Your instructions>
Out of the records below, copy all lines in which the word "keyboard" occurs.

Stored data>

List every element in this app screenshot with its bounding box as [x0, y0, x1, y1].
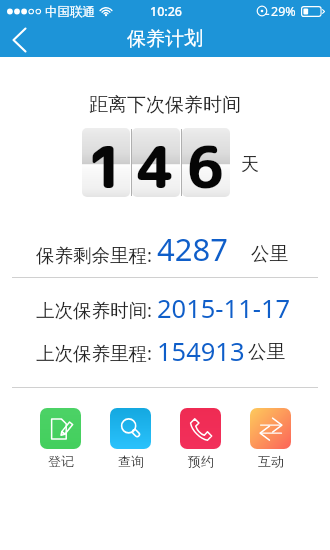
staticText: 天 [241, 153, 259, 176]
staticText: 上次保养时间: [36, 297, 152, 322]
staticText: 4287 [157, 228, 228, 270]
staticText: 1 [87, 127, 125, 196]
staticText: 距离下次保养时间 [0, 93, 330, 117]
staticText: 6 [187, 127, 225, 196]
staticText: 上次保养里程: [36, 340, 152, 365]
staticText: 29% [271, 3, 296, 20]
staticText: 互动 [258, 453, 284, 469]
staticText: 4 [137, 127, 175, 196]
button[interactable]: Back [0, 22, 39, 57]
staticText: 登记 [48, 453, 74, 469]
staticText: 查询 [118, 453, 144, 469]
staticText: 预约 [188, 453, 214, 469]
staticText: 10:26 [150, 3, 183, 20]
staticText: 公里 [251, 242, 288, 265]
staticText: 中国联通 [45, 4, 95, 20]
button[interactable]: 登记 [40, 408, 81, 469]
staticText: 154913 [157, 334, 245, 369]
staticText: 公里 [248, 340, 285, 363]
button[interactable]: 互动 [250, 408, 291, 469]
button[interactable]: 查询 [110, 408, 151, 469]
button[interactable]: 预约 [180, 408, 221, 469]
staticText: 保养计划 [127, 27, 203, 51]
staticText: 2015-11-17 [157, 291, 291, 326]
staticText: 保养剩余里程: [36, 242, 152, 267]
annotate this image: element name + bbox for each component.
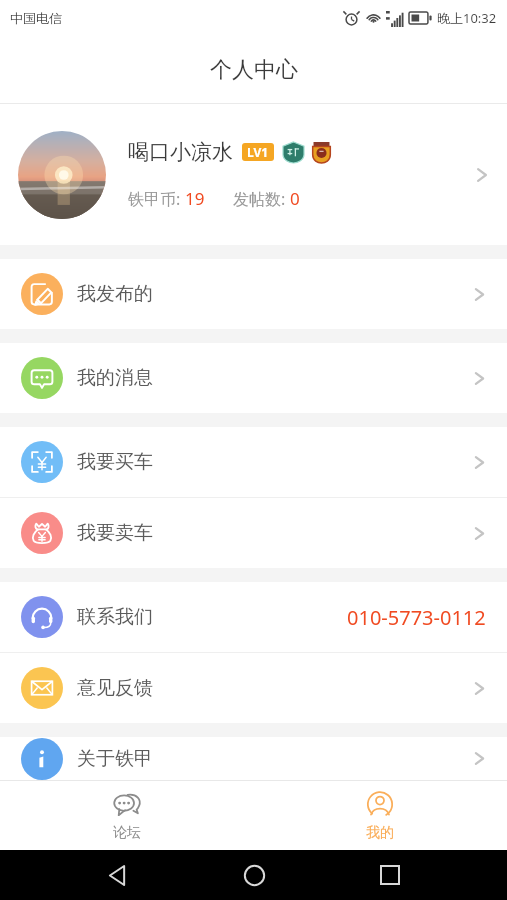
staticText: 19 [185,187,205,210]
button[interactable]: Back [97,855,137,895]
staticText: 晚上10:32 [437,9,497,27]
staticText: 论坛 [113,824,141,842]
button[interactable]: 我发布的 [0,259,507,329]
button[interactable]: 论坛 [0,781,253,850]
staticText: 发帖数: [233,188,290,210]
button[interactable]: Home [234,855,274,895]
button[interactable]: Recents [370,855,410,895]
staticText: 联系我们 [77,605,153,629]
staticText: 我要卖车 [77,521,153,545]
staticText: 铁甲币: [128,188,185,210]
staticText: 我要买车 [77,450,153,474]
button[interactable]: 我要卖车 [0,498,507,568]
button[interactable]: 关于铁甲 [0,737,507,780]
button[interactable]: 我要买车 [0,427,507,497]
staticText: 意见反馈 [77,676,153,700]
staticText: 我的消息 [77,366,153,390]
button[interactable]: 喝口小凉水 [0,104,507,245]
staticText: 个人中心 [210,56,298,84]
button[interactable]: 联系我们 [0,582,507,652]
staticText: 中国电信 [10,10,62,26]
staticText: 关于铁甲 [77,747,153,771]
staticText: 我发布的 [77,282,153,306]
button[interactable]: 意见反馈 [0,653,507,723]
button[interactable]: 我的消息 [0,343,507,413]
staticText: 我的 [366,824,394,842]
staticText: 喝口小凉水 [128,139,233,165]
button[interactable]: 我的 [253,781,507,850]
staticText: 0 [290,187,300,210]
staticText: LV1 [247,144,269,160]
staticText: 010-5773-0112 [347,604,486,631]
---
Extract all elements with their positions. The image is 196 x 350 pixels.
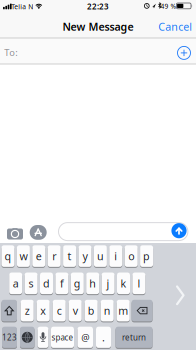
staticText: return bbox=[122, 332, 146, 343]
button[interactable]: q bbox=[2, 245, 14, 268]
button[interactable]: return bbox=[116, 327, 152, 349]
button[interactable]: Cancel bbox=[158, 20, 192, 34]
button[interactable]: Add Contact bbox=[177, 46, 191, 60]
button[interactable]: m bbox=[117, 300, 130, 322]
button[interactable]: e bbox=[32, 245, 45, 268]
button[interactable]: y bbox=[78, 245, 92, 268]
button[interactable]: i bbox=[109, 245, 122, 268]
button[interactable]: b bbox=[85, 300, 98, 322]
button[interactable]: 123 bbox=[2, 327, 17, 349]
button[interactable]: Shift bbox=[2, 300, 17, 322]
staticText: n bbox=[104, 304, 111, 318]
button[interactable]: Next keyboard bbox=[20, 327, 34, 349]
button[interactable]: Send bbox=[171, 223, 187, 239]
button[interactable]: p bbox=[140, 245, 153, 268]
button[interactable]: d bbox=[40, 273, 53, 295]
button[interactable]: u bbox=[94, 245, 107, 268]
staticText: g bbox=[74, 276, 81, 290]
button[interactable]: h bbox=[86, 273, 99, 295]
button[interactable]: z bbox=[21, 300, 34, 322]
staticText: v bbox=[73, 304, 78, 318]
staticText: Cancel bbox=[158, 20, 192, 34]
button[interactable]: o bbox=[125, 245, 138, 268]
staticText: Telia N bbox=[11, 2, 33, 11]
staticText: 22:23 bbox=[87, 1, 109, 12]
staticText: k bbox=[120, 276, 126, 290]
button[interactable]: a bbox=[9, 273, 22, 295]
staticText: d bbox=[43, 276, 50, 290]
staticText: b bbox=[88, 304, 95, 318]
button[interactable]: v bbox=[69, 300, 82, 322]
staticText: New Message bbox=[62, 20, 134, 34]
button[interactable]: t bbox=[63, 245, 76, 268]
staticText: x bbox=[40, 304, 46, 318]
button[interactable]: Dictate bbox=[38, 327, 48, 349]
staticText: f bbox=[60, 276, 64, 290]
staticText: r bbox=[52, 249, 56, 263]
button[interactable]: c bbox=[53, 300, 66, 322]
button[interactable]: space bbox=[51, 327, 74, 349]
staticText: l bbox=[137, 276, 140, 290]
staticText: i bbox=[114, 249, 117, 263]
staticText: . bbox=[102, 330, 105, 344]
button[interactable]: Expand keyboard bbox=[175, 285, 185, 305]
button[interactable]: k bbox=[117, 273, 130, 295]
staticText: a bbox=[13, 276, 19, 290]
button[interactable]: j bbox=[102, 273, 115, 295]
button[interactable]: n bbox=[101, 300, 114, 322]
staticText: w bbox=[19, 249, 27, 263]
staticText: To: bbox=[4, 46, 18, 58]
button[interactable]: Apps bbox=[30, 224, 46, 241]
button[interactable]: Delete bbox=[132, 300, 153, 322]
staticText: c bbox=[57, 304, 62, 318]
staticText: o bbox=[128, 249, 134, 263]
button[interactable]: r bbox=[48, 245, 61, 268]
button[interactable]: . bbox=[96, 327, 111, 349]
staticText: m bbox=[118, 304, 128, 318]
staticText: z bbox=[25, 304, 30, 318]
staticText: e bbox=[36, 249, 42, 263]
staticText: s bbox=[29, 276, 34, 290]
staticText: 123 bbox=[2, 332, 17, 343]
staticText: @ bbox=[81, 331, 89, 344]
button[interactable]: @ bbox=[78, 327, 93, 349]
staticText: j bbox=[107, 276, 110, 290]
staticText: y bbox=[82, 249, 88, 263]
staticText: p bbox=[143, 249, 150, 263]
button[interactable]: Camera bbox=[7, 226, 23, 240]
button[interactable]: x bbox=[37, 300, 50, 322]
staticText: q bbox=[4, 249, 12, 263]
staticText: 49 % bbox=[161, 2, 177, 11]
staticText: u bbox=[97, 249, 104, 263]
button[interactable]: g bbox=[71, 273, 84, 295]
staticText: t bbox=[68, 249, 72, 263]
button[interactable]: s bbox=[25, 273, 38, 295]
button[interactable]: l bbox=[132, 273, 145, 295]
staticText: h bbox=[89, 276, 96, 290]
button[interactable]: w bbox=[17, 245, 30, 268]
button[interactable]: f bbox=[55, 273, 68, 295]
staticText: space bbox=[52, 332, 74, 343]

The answer>
button[interactable]: Next keyboard bbox=[20, 327, 34, 349]
button[interactable]: Expand keyboard bbox=[175, 285, 185, 305]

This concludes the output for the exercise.